**Task to carry out:** The answer should consist of each line below that contains the word "behandling".

**Provided information:**
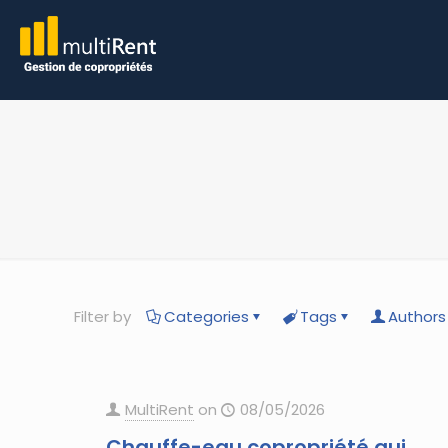
Filter by
Categories
Tags
Authors
MultiRent
on
08/05/2026
Chauffe-eau copropriété qui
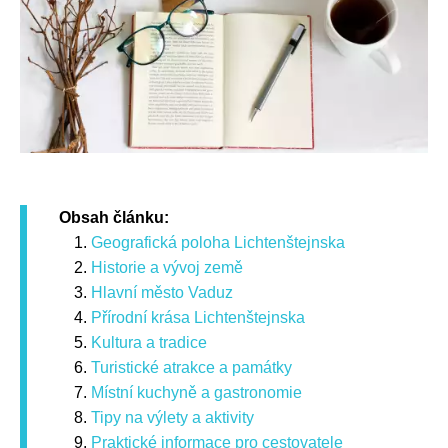
Obsah článku:
Geografická poloha Lichtenštejnska
Historie a vývoj země
Hlavní město Vaduz
Přírodní krása Lichtenštejnska
Kultura a tradice
Turistické atrakce a památky
Místní kuchyně a gastronomie
Tipy na výlety a aktivity
Praktické informace pro cestovatele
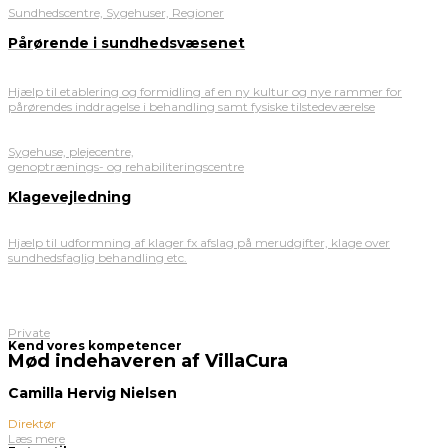
Sundhedscentre, Sygehuser, Regioner
Pårørende i sundhedsvæsenet
Hjælp til etablering og formidling af en ny kultur og nye rammer for
pårørendes inddragelse i behandling samt fysiske tilstedeværelse
Sygehuse, plejecentre,
genoptrænings- og rehabiliteringscentre
Klagevejledning
Hjælp til udformning af klager fx afslag på merudgifter, klage over
sundhedsfaglig behandling etc.
Private
Kend vores kompetencer
Mød indehaveren af VillaCura
Camilla Hervig Nielsen
Direktør
Læs mere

**Written answer:**
pårørendes inddragelse i behandling samt fysiske tilstedeværelse
sundhedsfaglig behandling etc.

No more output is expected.